This past week is a continuation of a steady upward move for most indexes and market sectors. The equities market is paying no attention to the 3.1 trillion dollar debt the U.S. is ringing up this year. This debt is the largest as a percentage of GDP since WWII.
Once more, pay more attention to the bullish percentages found on the left of the tables. The X’s and O’s give a quick visual picture of what is going on and most of the indexes and sectors are bullish.
Every index moved up this week with exception of the Dow Jones Industrial Average, which held steady at 70% bullish. Note that the NYSE and NASDAQ, the two very broad indexes, are not over-bought. All the other indexes are in the red zone indicating this is a large-cap driven market. Large-cap stocks are the last to give up in a bull market.

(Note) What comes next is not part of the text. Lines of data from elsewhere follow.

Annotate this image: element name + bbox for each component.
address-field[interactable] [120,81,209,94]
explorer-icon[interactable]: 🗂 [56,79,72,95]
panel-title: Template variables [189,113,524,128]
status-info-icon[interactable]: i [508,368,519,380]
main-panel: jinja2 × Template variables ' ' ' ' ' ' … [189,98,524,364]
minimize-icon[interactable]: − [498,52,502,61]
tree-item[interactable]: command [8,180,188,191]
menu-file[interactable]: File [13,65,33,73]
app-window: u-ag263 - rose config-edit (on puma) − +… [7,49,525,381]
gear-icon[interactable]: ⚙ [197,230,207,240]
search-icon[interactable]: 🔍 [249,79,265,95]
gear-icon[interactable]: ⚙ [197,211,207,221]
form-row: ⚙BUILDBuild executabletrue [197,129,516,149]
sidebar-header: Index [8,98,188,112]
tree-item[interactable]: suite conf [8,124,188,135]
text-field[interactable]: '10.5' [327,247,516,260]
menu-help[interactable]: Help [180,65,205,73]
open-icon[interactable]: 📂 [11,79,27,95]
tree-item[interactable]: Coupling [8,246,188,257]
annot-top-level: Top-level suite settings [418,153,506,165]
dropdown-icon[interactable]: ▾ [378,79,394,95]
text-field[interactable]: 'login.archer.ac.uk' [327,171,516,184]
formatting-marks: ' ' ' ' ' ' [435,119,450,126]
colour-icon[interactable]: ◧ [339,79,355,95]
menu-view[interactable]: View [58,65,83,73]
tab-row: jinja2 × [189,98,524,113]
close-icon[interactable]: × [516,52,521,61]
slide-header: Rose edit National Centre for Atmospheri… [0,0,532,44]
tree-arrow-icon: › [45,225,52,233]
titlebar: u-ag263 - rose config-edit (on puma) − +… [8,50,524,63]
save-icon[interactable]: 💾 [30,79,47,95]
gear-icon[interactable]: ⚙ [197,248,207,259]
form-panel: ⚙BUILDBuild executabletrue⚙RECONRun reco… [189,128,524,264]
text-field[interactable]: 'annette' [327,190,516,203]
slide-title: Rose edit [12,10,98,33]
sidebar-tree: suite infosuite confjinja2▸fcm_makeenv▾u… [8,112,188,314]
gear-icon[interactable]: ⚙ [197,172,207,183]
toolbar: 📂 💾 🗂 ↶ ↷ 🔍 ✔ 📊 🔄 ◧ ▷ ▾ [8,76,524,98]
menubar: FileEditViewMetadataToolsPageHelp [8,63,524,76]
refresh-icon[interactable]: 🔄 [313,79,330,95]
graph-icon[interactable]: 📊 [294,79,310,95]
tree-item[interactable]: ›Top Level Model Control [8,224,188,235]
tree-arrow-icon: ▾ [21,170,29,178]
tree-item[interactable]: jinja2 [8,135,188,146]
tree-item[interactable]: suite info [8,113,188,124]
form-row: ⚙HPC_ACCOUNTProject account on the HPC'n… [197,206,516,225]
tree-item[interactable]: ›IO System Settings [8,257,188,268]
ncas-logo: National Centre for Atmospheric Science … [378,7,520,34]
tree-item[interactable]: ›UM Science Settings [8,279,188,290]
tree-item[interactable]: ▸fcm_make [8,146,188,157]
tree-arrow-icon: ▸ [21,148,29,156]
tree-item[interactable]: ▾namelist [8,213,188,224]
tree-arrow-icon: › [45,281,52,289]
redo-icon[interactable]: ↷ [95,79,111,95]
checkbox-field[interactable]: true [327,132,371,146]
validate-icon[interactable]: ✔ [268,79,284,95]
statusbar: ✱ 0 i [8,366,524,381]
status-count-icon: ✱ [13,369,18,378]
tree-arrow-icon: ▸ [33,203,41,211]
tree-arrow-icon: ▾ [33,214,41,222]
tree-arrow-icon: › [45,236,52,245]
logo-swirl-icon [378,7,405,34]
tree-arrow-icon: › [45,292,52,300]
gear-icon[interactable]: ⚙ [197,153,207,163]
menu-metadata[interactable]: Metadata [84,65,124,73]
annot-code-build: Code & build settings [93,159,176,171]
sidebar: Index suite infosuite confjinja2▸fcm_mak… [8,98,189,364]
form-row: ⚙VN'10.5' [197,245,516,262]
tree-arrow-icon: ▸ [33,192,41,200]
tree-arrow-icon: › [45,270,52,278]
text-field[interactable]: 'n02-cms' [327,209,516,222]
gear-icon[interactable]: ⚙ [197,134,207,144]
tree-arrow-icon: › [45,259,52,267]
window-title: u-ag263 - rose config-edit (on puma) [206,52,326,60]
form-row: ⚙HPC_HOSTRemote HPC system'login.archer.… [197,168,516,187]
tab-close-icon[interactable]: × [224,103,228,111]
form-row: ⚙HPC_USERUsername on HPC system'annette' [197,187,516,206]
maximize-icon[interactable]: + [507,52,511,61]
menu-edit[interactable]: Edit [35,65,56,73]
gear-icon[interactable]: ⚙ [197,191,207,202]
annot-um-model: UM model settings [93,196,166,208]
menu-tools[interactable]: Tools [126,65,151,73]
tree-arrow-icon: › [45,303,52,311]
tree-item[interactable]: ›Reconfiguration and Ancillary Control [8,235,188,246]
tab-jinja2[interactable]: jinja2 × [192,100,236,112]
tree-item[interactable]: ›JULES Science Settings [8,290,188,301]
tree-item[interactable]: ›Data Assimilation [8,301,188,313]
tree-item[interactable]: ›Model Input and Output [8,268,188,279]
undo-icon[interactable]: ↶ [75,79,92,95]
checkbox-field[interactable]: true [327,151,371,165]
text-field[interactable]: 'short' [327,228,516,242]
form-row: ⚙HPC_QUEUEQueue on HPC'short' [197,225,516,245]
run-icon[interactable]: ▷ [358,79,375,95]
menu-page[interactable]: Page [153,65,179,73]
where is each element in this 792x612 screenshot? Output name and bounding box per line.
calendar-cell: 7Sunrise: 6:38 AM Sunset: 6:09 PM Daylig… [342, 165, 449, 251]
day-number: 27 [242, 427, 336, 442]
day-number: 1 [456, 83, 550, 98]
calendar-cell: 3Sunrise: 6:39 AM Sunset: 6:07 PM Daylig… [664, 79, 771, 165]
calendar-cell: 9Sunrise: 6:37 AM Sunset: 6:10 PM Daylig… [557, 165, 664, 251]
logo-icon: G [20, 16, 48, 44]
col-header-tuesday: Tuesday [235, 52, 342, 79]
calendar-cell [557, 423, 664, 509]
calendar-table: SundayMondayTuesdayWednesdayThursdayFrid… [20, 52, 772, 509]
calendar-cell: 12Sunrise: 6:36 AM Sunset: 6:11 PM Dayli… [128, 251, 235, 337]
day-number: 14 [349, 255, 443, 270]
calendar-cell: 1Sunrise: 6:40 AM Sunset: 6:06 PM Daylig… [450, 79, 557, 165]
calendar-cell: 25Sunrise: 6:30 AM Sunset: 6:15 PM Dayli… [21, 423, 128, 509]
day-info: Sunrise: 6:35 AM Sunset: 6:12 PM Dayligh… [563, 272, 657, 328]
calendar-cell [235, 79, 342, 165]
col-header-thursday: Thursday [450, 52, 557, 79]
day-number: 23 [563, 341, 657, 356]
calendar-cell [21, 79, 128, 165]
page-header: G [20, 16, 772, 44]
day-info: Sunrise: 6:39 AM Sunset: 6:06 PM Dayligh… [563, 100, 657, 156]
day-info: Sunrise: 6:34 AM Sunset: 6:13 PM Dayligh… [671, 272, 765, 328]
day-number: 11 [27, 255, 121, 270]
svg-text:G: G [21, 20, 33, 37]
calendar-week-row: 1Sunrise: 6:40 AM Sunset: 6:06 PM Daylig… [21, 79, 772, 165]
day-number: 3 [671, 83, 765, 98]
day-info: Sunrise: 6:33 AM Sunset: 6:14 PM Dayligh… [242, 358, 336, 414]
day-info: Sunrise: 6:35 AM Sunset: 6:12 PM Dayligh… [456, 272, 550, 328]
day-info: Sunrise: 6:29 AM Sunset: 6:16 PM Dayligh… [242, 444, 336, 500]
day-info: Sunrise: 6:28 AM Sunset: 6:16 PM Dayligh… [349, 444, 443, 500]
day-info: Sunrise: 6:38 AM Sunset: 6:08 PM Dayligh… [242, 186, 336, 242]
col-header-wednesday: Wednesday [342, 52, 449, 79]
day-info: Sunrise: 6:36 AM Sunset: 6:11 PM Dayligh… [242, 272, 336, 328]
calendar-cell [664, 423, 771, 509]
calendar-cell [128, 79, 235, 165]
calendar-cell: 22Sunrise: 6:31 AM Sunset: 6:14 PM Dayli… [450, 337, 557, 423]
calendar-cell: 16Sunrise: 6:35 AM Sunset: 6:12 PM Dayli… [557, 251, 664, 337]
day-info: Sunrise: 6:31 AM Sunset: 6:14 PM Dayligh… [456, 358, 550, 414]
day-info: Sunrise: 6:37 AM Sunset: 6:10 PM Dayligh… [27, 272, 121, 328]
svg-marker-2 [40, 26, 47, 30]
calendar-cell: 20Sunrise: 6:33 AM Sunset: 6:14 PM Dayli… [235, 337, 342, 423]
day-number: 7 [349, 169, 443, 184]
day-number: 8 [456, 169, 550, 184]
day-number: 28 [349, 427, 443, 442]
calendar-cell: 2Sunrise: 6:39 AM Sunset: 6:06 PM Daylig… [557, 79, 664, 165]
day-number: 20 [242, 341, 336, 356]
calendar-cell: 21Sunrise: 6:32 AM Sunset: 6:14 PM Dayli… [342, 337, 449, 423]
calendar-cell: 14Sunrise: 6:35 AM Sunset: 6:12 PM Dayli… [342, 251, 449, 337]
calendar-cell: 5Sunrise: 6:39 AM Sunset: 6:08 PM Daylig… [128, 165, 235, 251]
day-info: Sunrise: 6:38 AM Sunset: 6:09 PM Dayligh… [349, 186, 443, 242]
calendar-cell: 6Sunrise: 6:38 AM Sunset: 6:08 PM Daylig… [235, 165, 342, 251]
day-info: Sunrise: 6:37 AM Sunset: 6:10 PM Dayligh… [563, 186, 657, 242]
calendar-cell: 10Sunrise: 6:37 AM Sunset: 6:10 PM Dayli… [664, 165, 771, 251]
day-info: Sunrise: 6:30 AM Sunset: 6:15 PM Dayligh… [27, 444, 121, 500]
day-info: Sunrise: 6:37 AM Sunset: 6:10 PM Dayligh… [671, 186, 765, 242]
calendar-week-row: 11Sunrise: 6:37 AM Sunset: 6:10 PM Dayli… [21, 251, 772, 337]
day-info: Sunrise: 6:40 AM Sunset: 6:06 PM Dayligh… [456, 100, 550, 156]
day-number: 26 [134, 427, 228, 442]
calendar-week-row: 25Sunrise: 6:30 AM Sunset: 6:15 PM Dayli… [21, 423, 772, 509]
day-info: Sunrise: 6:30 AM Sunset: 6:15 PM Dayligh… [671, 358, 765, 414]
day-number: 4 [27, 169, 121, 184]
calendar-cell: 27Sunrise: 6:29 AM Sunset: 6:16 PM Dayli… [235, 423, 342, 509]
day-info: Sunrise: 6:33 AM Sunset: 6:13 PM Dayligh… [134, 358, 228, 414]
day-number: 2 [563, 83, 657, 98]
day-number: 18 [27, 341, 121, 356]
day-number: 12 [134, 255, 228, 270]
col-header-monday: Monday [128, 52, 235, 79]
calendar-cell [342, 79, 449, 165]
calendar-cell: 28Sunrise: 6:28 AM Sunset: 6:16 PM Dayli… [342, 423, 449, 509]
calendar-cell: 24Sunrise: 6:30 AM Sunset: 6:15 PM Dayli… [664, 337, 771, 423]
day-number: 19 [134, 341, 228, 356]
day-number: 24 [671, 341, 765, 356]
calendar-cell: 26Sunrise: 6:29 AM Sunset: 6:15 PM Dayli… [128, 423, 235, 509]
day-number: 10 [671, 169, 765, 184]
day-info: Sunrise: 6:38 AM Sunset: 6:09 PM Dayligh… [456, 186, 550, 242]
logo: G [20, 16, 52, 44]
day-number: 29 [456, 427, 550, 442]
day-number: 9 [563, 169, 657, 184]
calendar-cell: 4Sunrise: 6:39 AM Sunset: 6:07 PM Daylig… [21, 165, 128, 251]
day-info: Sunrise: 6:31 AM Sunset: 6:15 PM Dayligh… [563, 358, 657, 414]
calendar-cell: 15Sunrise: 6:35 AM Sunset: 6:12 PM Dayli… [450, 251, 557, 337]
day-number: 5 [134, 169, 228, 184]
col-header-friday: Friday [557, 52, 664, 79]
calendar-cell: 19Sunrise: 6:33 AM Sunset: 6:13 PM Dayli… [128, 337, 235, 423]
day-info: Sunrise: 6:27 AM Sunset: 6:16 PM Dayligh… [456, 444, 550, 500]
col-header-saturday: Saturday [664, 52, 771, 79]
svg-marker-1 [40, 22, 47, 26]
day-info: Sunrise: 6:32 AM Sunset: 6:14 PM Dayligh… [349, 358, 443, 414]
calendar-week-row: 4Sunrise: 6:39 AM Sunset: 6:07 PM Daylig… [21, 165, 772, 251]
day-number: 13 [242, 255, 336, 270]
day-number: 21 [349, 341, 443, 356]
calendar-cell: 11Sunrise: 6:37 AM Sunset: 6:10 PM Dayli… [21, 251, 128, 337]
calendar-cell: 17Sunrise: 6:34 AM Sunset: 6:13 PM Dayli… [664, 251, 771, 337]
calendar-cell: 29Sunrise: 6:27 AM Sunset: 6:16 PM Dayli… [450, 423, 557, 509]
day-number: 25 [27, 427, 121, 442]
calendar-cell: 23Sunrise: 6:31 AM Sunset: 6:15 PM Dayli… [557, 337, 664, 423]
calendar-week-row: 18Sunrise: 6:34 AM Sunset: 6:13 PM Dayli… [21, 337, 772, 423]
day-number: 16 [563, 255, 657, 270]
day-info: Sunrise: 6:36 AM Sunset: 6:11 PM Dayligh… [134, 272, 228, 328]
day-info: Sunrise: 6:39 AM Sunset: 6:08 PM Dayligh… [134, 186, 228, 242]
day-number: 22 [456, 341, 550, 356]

As I wrote over on the Forum, Moody’s Analytics projects at least a 3.1% growth rate for the economy in 2021 regardless which party wins the 2020 election. We will know a lot more in six months, particularly if there is no more stimulus money. We will also be through the winter and have a better understanding how Covid-19 is impacting the economy.
I’ll continue to keep TSLOs in place.
Most of the sectors followed the major indexes and we see lots of bullish signals. Seven of the ten sectors are over-bought, but from experience, these over-bought positions can be sustained for many months. Over-sold positions tend to bounce off the bottom faster than over-bought positions reverse direction.
Here we see slight improvement since last week. The NYSE is once more moving toward the over-bought zone.
While slightly behind the NYSE, the NASDAQ index is trending upward.